About this exercise: Starting at the line with "Показать фильтры" and going on through the line with "पत्नी गिरफ्तार।", reproduce each line in the records below exactly and nothing more.

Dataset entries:

※ ※ ※

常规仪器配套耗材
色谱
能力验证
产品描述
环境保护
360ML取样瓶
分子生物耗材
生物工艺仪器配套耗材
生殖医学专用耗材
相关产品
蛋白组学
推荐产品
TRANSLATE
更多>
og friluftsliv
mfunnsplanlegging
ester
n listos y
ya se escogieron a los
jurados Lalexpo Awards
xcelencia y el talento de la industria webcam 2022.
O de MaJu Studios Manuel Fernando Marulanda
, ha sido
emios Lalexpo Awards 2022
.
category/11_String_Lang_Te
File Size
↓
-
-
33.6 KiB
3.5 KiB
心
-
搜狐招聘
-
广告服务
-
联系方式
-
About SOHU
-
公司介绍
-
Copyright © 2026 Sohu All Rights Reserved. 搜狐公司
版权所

※ ※ ※

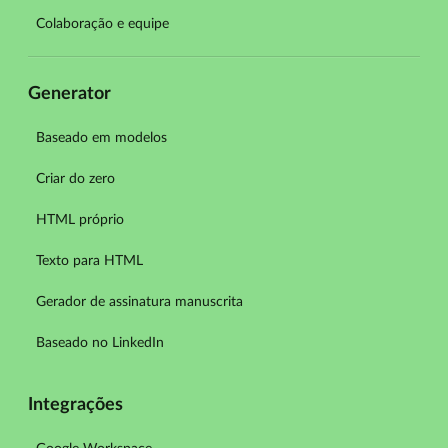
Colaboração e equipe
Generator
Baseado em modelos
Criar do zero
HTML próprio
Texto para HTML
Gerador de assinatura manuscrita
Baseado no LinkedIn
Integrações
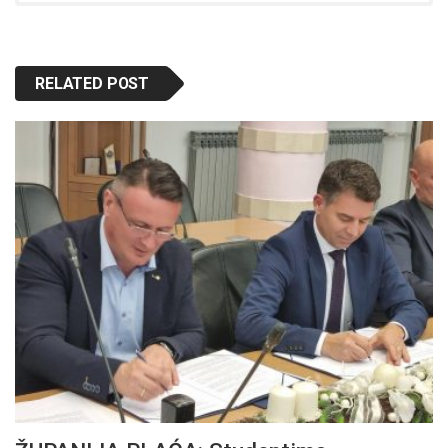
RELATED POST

※ ※ ※

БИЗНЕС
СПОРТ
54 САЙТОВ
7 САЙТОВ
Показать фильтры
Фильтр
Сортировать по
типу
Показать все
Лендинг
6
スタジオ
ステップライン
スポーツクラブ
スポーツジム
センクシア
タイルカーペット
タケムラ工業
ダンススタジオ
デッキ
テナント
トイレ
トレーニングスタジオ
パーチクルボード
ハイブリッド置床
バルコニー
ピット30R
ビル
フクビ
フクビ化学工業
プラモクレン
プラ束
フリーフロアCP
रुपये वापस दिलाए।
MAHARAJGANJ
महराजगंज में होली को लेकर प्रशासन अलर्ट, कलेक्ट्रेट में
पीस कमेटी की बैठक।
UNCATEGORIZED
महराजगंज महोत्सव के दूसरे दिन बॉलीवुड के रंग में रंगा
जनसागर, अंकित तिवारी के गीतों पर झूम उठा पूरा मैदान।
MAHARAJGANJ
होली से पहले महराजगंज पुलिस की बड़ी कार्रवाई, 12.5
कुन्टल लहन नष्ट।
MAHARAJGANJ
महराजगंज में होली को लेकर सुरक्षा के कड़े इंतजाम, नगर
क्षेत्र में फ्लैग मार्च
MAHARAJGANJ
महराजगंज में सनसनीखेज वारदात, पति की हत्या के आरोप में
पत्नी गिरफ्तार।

※ ※ ※

Expected answer:
Показать фильтры
Фильтр
Сортировать по
типу
Показать все
Лендинг
6
スタジオ
ステップライン
スポーツクラブ
スポーツジム
センクシア
タイルカーペット
タケムラ工業
ダンススタジオ
デッキ
テナント
トイレ
トレーニングスタジオ
パーチクルボード
ハイブリッド置床
バルコニー
ピット30R
ビル
フクビ
フクビ化学工業
プラモクレン
プラ束
フリーフロアCP
रुपये वापस दिलाए।
MAHARAJGANJ
महराजगंज में होली को लेकर प्रशासन अलर्ट, कलेक्ट्रेट में
पीस कमेटी की बैठक।
UNCATEGORIZED
महराजगंज महोत्सव के दूसरे दिन बॉलीवुड के रंग में रंगा
जनसागर, अंकित तिवारी के गीतों पर झूम उठा पूरा मैदान।
MAHARAJGANJ
होली से पहले महराजगंज पुलिस की बड़ी कार्रवाई, 12.5
कुन्टल लहन नष्ट।
MAHARAJGANJ
महराजगंज में होली को लेकर सुरक्षा के कड़े इंतजाम, नगर
क्षेत्र में फ्लैग मार्च
MAHARAJGANJ
महराजगंज में सनसनीखेज वारदात, पति की हत्या के आरोप में
पत्नी गिरफ्तार।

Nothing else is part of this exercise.